DESCRIPTION OF THE TASK >> Below are records with pictures. Reproduce exactly the lines from the line with "modo personal. Patrimonio para jóvenes no" to the line with "φρέσκα και στη σωστή θερμοκρασία για ώρες.", inclusive, and leave each picture out.

== MATERIAL SUPPLIED ==

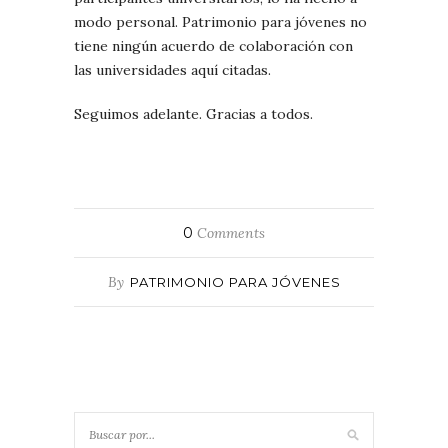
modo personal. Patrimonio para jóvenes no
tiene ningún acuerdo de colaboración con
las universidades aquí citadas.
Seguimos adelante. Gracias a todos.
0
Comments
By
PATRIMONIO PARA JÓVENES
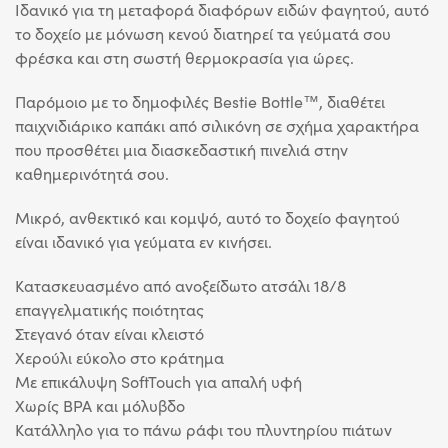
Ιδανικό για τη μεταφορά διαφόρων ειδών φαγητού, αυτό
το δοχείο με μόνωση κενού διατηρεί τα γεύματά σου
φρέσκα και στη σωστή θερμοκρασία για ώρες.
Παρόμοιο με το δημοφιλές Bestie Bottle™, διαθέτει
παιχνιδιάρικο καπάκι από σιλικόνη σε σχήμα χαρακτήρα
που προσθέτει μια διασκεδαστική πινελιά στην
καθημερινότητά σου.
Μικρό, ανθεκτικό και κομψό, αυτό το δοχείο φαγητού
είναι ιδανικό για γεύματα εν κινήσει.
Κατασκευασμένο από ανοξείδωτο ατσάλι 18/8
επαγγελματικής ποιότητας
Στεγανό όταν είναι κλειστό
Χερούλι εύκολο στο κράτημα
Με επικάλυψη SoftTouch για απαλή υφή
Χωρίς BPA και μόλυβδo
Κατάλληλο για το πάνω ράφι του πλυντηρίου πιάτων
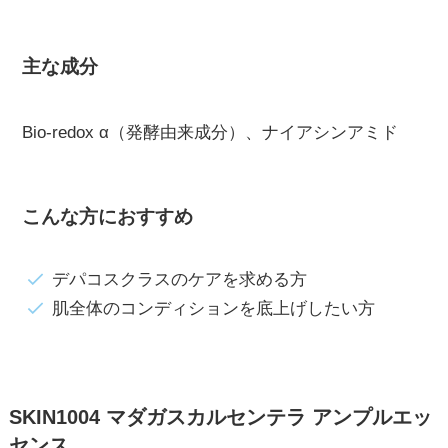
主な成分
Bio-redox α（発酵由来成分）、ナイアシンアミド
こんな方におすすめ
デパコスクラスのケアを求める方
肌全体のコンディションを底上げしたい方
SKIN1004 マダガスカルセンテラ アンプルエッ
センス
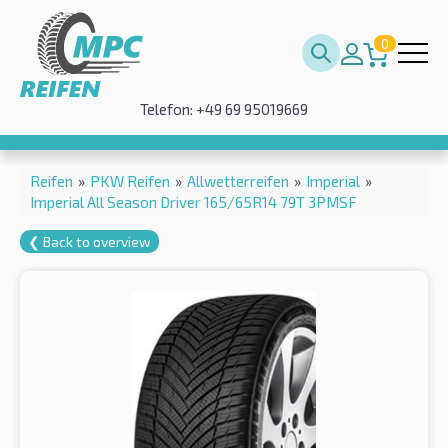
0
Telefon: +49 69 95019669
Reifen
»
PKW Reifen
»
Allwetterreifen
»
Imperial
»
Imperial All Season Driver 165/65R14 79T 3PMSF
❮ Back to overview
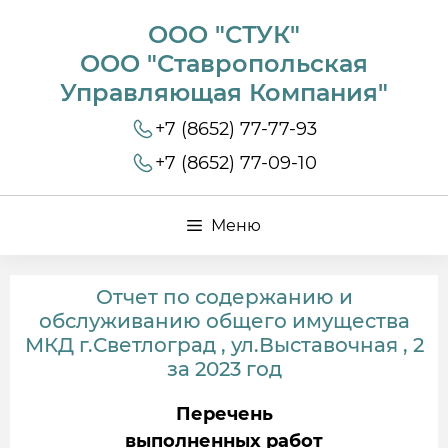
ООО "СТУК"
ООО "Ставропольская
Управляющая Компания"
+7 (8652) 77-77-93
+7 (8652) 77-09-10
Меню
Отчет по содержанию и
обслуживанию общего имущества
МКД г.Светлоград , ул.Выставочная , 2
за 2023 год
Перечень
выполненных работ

===
== MATERIAL SUPPLIED ==

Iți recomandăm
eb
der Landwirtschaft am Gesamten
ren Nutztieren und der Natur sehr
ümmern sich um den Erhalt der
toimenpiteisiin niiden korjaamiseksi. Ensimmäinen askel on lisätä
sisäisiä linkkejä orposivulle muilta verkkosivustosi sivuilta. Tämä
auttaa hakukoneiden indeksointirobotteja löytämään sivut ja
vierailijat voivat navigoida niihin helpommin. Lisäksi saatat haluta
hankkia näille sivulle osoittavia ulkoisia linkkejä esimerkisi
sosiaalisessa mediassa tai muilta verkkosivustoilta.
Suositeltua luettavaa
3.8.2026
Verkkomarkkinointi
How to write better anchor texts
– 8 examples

===
== MATERIAL SUPPLIED ==

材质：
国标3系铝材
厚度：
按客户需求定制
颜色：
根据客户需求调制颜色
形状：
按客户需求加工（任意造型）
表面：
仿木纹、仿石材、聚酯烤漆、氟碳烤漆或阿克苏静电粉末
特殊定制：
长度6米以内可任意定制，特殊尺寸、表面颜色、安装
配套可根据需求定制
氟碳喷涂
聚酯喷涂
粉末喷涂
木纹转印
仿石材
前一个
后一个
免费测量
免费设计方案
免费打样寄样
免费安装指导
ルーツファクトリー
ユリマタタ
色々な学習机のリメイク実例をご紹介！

===

SOLUTION TO THIS PROBLEM >>
modo personal. Patrimonio para jóvenes no
tiene ningún acuerdo de colaboración con
las universidades aquí citadas.
Seguimos adelante. Gracias a todos.
0
Comments
By
PATRIMONIO PARA JÓVENES
Ιδανικό για τη μεταφορά διαφόρων ειδών φαγητού, αυτό
το δοχείο με μόνωση κενού διατηρεί τα γεύματά σου
φρέσκα και στη σωστή θερμοκρασία για ώρες.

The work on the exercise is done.